Speaker: Dr. Justin Webster (Assistant Professor, Department of Mathematics and Statistics, University of Maryland, Baltimore County)

Title: Large Deflections of A Cantilever Driven by A Flow

Flutter is a self-excitation instability of an elastic structure in a surrounding fluid flow. Much can be said at the qualitative level about panel, flag, and airfoil flutter, as these phenomena are of great interest in engineering. Mathematically, there is a lack of rigorous analysis of the associated partial differential equation (PDE) models. Beyond the obvious applications in aeroscience,  flutter arises in the biomedical realm and in sustainable energies. Motivated by specific interest in {em piezoelectric energy harvesting}, we consider the large deflections of an elastic cantilever driven by non-conservative flow terms.

We begin with recent results for models of panel flutter, a simpler situation involving a clamped, nonlinearly extensible plate. We then discuss the ways in which the modeling and analysis break down if a portion of the structural boundary is free. We must consider nonlinear restoring forces coming from an inextensibility constraint, rather than local stretching.
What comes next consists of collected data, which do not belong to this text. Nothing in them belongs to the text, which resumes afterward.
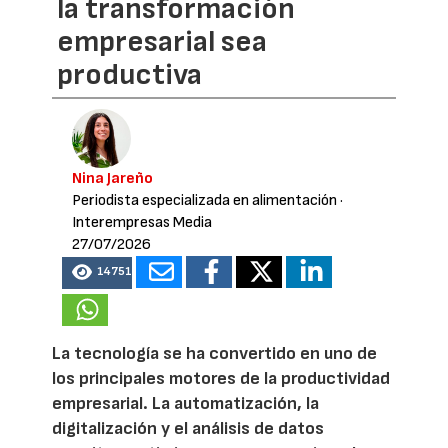
la transformación
empresarial sea
productiva
Nina Jareño
Periodista especializada en alimentación
·
Interempresas Media
27/07/2026
14751
La tecnología se ha convertido en uno de
los principales motores de la productividad
empresarial. La automatización, la
digitalización y el análisis de datos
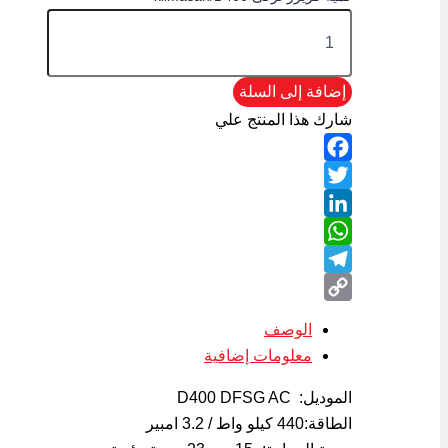
إضافة إلى السلة
شارك هذا المنتج علي
Facebook
Twitter
LinkedIn
WhatsApp
Telegram
Copy
الوصف
Link
معلومات إضافية
الموديل: D400 DFSG AC
الطاقة:440 كيلو واط / 3.2 امبير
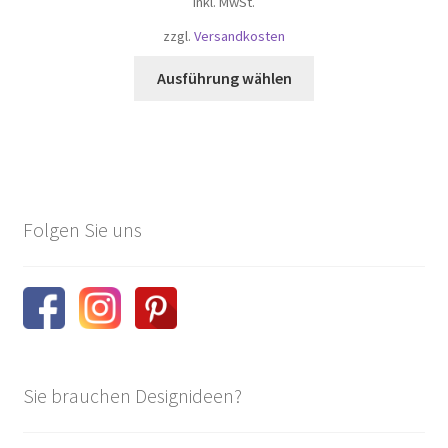
inkl. MwSt.
zzgl.
Versandkosten
Dieses
Ausführung wählen
Produkt
weist
mehrere
Varianten
auf.
Die
Folgen Sie uns
Optionen
können
auf
der
Produktseite
gewählt
werden
Sie brauchen Designideen?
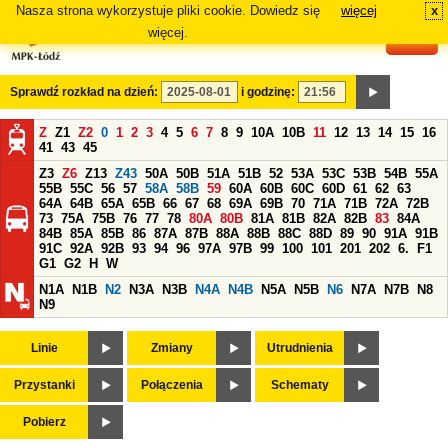
Nasza strona wykorzystuje pliki cookie. Dowiedz się
więcej
x
#
więcej.
Sprawdź rozkład na dzień:
i godzinę:
Z
Z1
Z2
0
1
2
3
4
5
6
7
8
9
10A
10B
11
12
13
14
15
16
41
43
45
Z3
Z6
Z13
Z43
50A
50B
51A
51B
52
53A
53C
53B
54B
55A
55B
55C
56
57
58A
58B
59
60A
60B
60C
60D
61
62
63
64A
64B
65A
65B
66
67
68
69A
69B
70
71A
71B
72A
72B
73
75A
75B
76
77
78
80A
80B
81A
81B
82A
82B
83
84A
84B
85A
85B
86
87A
87B
88A
88B
88C
88D
89
90
91A
91B
91C
92A
92B
93
94
96
97A
97B
99
100
101
201
202
6.
F1
G1
G2
H
W
N1A
N1B
N2
N3A
N3B
N4A
N4B
N5A
N5B
N6
N7A
N7B
N8
N9
Linie
Zmiany
Utrudnienia
Przystanki
Połączenia
Schematy
Pobierz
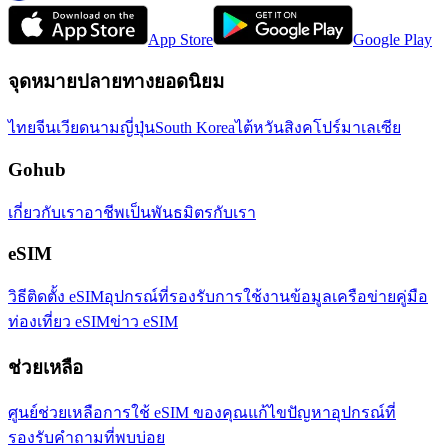
App Store
Google Play
จุดหมายปลายทางยอดนิยม
ไทย
จีน
เวียดนาม
ญี่ปุ่น
South Korea
ไต้หวัน
สิงคโปร์
มาเลเซีย
Gohub
เกี่ยวกับเรา
อาชีพ
เป็นพันธมิตรกับเรา
eSIM
วิธีติดตั้ง eSIM
อุปกรณ์ที่รองรับ
การใช้งานข้อมูล
เครือข่าย
คู่มือ
ท่องเที่ยว eSIM
ข่าว eSIM
ช่วยเหลือ
ศูนย์ช่วยเหลือ
การใช้ eSIM ของคุณ
แก้ไขปัญหา
อุปกรณ์ที่
รองรับ
คำถามที่พบบ่อย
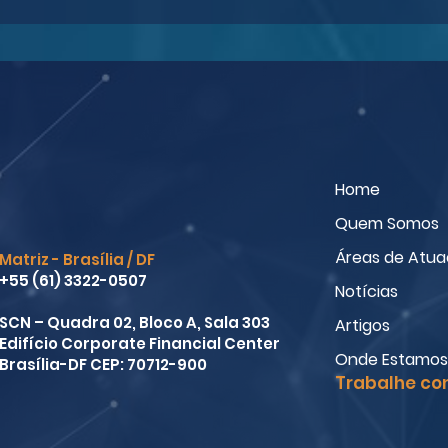
STJ: juiz deve intimar
Abus
empresa, se tiver dúvidas
Espe
sobre a gratuidade da
frac
justiça
Home
Quem Somos
Áreas de Atu
Matriz - Brasília / DF
+55 (61) 3322-0507
Notícias
SCN – Quadra 02, Bloco A, Sala 303
Artigos
Edifício Corporate Financial Center
Onde Estamos
Brasília-DF CEP: 70712-900
Trabalhe co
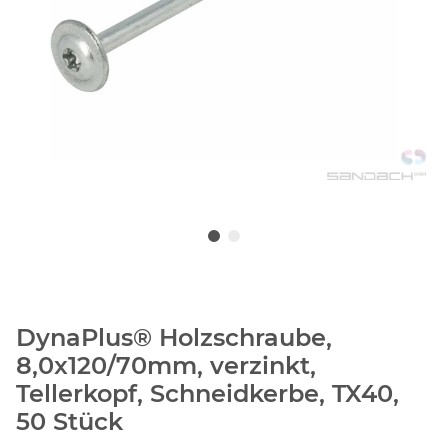
DynaPlus® Holzschraube,
8,0x120/70mm, verzinkt,
Tellerkopf, Schneidkerbe, TX40,
50 Stück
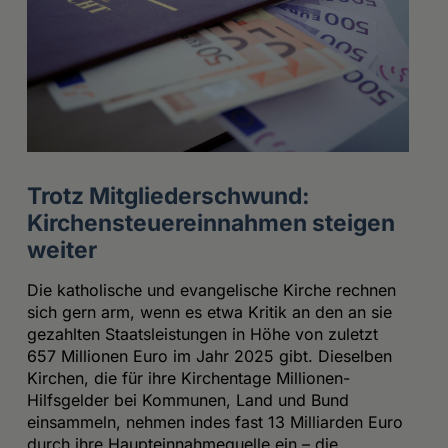
Trotz Mitgliederschwund:
Kirchensteuereinnahmen steigen
weiter
Die katholische und evangelische Kirche rechnen
sich gern arm, wenn es etwa Kritik an den an sie
gezahlten Staatsleistungen in Höhe von zuletzt
657 Millionen Euro im Jahr 2025 gibt. Dieselben
Kirchen, die für ihre Kirchentage Millionen-
Hilfsgelder bei Kommunen, Land und Bund
einsammeln, nehmen indes fast 13 Milliarden Euro
durch ihre Haupteinnahmequelle ein – die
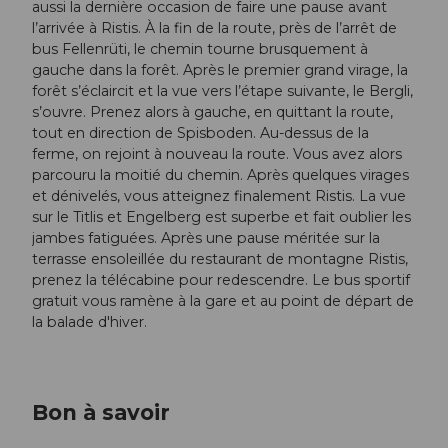
aussi la dernière occasion de faire une pause avant
l’arrivée à Ristis. À la fin de la route, près de l’arrêt de
bus Fellenrüti, le chemin tourne brusquement à
gauche dans la forêt. Après le premier grand virage, la
forêt s’éclaircit et la vue vers l’étape suivante, le Bergli,
s’ouvre. Prenez alors à gauche, en quittant la route,
tout en direction de Spisboden. Au-dessus de la
ferme, on rejoint à nouveau la route. Vous avez alors
parcouru la moitié du chemin. Après quelques virages
et dénivelés, vous atteignez finalement Ristis. La vue
sur le Titlis et Engelberg est superbe et fait oublier les
jambes fatiguées. Après une pause méritée sur la
terrasse ensoleillée du restaurant de montagne Ristis,
prenez la télécabine pour redescendre. Le bus sportif
gratuit vous ramène à la gare et au point de départ de
la balade d'hiver.
Bon à savoir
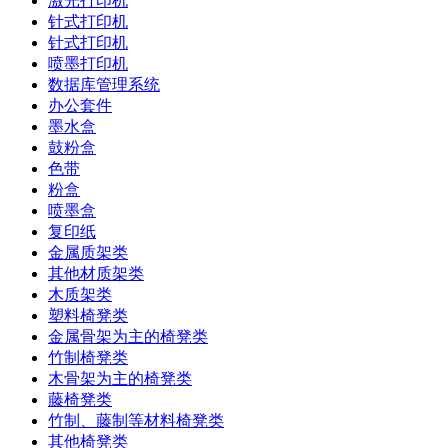
激光打印机
针式打印机
针式打印机
喷墨打印机
数据库管理系统
办公套件
墨水盒
鼓粉盒
色带
粉盒
喷墨盒
复印纸
金属质架类
其他材质架类
木质架类
塑料椅凳类
金属骨架为主的椅凳类
竹制椅凳类
木骨架为主的椅凳类
藤椅凳类
竹制、藤制等材料椅凳类
其他椅凳类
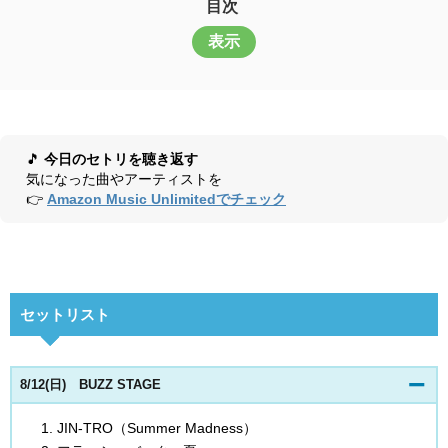
目次
表示
🎵
今日のセトリを聴き返す
気になった曲やアーティストを
👉
Amazon Music Unlimitedでチェック
セットリスト
8/12(日) BUZZ STAGE
JIN-TRO（Summer Madness）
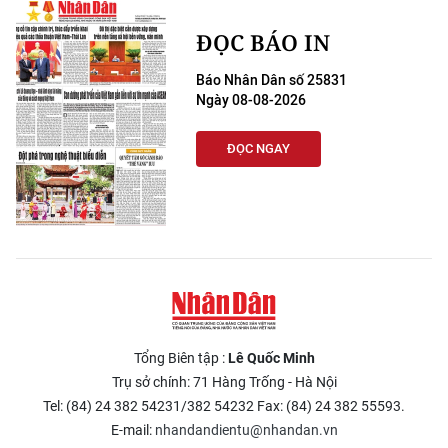
ĐỌC BÁO IN
Báo Nhân Dân số 25831
Ngày 08-08-2026
ĐỌC NGAY
Tổng Biên tập :
Lê Quốc Minh
Trụ sở chính: 71 Hàng Trống - Hà Nội
Tel: (84) 24 382 54231/382 54232 Fax: (84) 24 382 55593.
E-mail:
nhandandientu@nhandan.vn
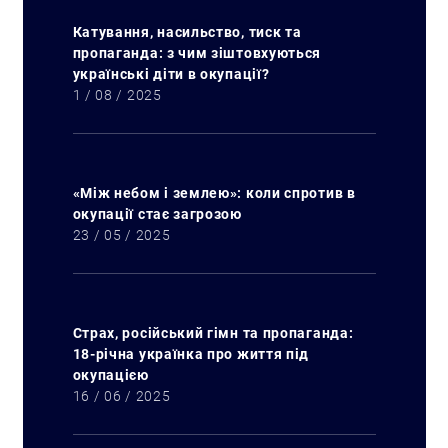
Катування, насильство, тиск та
пропаганда: з чим зіштовхуються
українські діти в окупації?
1 / 08 / 2025
«Між небом і землею»: коли спротив в
окупації стає загрозою
23 / 05 / 2025
Страх, російський гімн та пропаганда:
Пошук за запитом:
18-річна українка про життя під
окупацією
16 / 06 / 2025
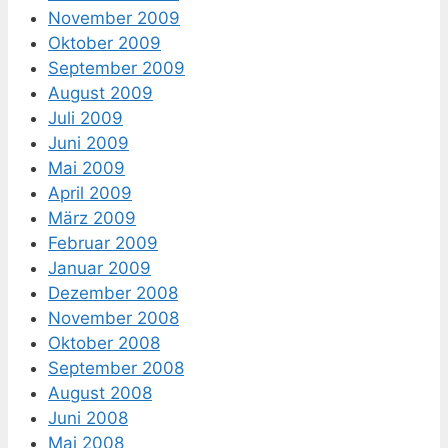
November 2009
Oktober 2009
September 2009
August 2009
Juli 2009
Juni 2009
Mai 2009
April 2009
März 2009
Februar 2009
Januar 2009
Dezember 2008
November 2008
Oktober 2008
September 2008
August 2008
Juni 2008
Mai 2008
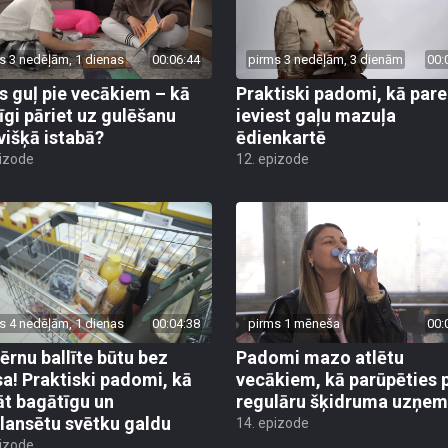
s 3 nedēļām, 1 dienas
00:06:44
pirms 3 nedēļām, 3 dienām
00:
s guļ pie vecākiem – kā
Praktiski padomi, kā pare
īgi pāriet uz gulēšanu
ieviest gaļu mazuļa
višķā istabā?
ēdienkartē
pizode
12. epizode
s 4 nedēļām, 1 dienas
00:04:38
pirms 1 mēneša
00:
bērnu ballīte būtu bez
Padomi mazo atlētu
sa! Praktiski padomi, kā
vecākiem, kā parūpēties 
āt bagātīgu un
regulāru šķidruma uzņe
lansētu svētku galdu
14. epizode
pizode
This leads to nonlinear inertia and stiffness terms, introducing nonlocality and spatial quasilinearity.

To obtain existence of solutions, we utilize a Galerkin procedure with cantilever modes. Due to the nonlinearity, there is no natural weak formulation, and identifying weak limits requires additional compactness, forcing higher topologies for smooth data.  Inertial terms require the addition of strong damping or rotary inertia to provide meaning to each PDE term. Local existence of strong solutions is obtained. Uniqueness follows from a novel decomposition of the dynamics, and superlinearity provides low frequency control, opening the door to long-time considerations. Time permitting, we show recent numerical results for flow-cantilever simulations, and present the 2-D system for an inextensible, cantilevered rectangular plate.